→ Work to be completed: Copy the entries below verbatim, omitting any pictures they contain.

▽

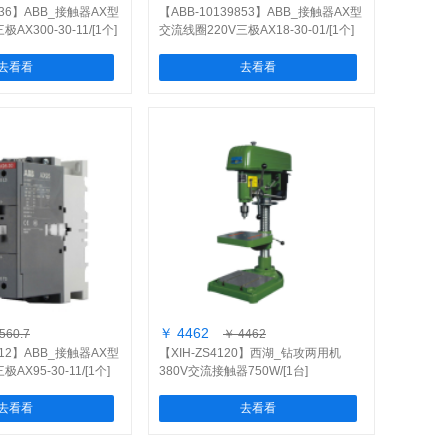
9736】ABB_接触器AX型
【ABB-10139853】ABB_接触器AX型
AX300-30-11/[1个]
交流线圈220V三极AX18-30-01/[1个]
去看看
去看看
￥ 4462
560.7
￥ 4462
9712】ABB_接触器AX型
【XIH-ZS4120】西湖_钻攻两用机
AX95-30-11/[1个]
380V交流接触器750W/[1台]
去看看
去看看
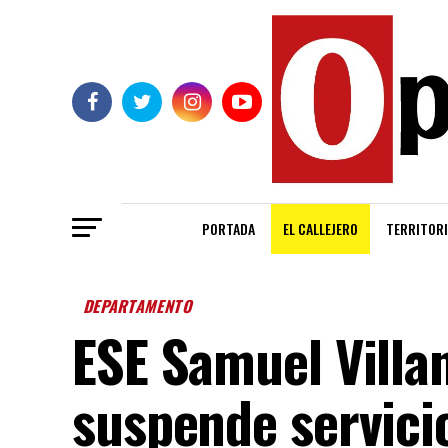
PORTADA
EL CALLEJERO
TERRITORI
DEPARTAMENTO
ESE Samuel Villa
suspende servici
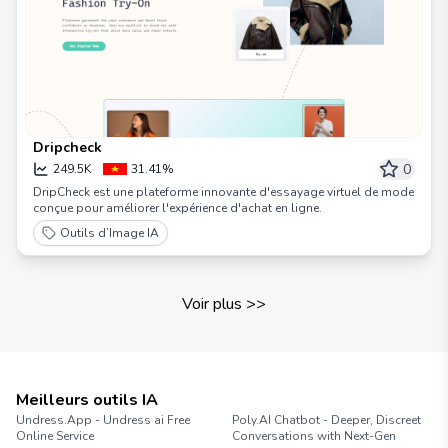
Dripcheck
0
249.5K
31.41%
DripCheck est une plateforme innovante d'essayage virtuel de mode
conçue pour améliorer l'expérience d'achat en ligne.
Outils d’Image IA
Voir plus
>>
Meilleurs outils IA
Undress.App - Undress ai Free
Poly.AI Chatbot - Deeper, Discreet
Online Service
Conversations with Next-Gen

△

→ Result:
9736】ABB_接触器AX型
【ABB-10139853】ABB_接触器AX型
AX300-30-11/[1个]
交流线圈220V三极AX18-30-01/[1个]
去看看
去看看
￥ 4462
560.7
￥ 4462
9712】ABB_接触器AX型
【XIH-ZS4120】西湖_钻攻两用机
AX95-30-11/[1个]
380V交流接触器750W/[1台]
去看看
去看看
PORTADA
EL CALLEJERO
TERRITORI
DEPARTAMENTO
ESE Samuel Villa
suspende servici
Dripcheck
0
249.5K
31.41%
DripCheck est une plateforme innovante d'essayage virtuel de mode
conçue pour améliorer l'expérience d'achat en ligne.
Outils d’Image IA
Voir plus
>>
Meilleurs outils IA
Undress.App - Undress ai Free
Poly.AI Chatbot - Deeper, Discreet
Online Service
Conversations with Next-Gen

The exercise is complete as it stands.